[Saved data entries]

BEGIN

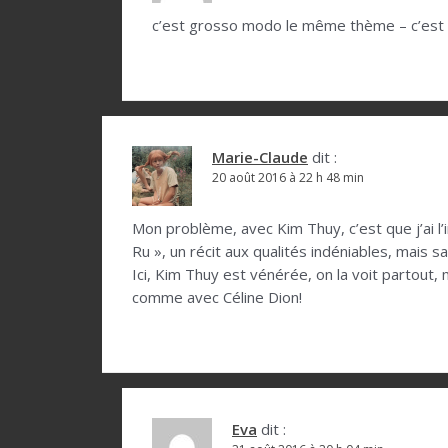
a
c’est grosso modo le même thème – c’est pl
r
t
i
c
Marie-Claude
dit :
l
20 août 2016 à 22 h 48 min
e
Mon problème, avec Kim Thuy, c’est que j’ai l
Ru », un récit aux qualités indéniables, mais sa
Ici, Kim Thuy est vénérée, on la voit partout, 
comme avec Céline Dion!
Eva
dit :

END

## What you will do
Return only the number of lines in the data above that hold the word "avec".

## Solution for this task
2